January 2017: Health and Safety news
24 January 2017
- Company fine for H & S breach halved on appeal: A fine of £160,000 imposed on MJ Allen Holdings Ltd following a guilty plea to an offence under s33 of the Health & Safety at Work Act was reduced to £80,000 by the Court of Appeal (21.12.2016) to reflect significant mitigation which the Judge had failed to take into account when sentencing. The CA felt that significant mitigating factors should have driven down the starting point of a £240,000 fine, where the available ‘spread’ under the H& S Definitive Sentencing Guidelines was £100,000 - £600,000. Further, the court thought it highly relevant to have regard to the company’s small operating profit, as the net fine (after a 1/3 discount for the guilty plea) of £160,000 which the Judge arrived at represented 23% of the company’s operating profit. The CA thought the Judge should have picked a starting at £120,000, and then deducted the full third for the early plea of guilty, to arrive at £80,000.

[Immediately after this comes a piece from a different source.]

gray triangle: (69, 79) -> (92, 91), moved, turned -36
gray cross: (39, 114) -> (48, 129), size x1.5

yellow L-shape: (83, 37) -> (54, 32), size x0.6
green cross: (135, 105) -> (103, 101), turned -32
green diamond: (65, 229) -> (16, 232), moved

It is particularly welcome to note that the Court recognized that despite a significant annual turnover of £32,000,000, the company was a relatively small (240 employees) family-run business who had found trading difficult since the Brexit referendum, and that any fine should have regard to the operating profit.

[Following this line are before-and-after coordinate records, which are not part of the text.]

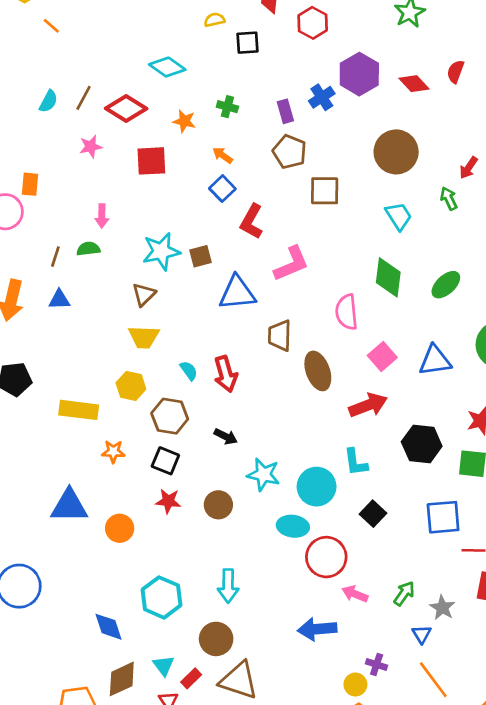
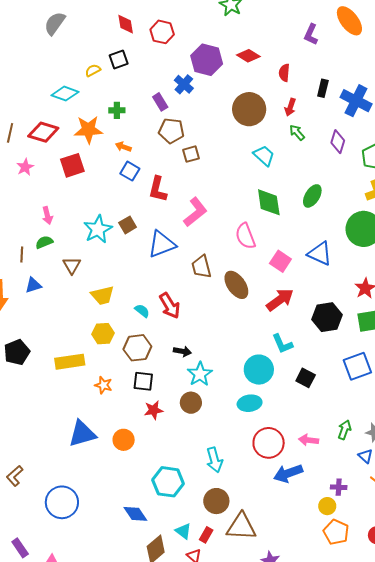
yellow semicircle: (214, 20) -> (93, 70), moved
red semicircle: (455, 72) -> (284, 73), moved
orange star: (184, 121) -> (88, 130), size x1.6
red arrow: (469, 168) -> (290, 107), moved
brown square: (325, 191) -> (191, 154), moved, size x0.7
brown triangle: (144, 294) -> (72, 265), moved
blue triangle: (435, 360) -> (320, 254), turned 48
orange star: (113, 452) -> (103, 385), turned 30
cyan star: (263, 475) -> (200, 374), moved, turned -30
red circle: (326, 557) -> (269, 443), moved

- It has been reported that the Health and Safety Executive charged businesses a record £15million penalty fees through a new policy of levying a fee for intervening in businesses it considers has materially breached H & S law, irrespective of any formal enforcement action, which represents a 23% leap in fees reaped from the year before.
- It has been reported by the BBC that two men have been arrested over the death of a 15-year old girl who died after apparently suffering an allergic reaction to an Indian takeaway meal. A police and Trading Standards investigation is continuing and both men are being held on suspicion of involuntary manslaughter by gross negligence.
Some may recall that in April of last year a restaurant boss was convicted of manslaughter and six food safety crimes and sentenced to 6 years when it was proved that to save money he had substituted peanut powder for almond powder, triggering a fatal allergic reaction in a customer who had specifically told staff he could not eat nuts.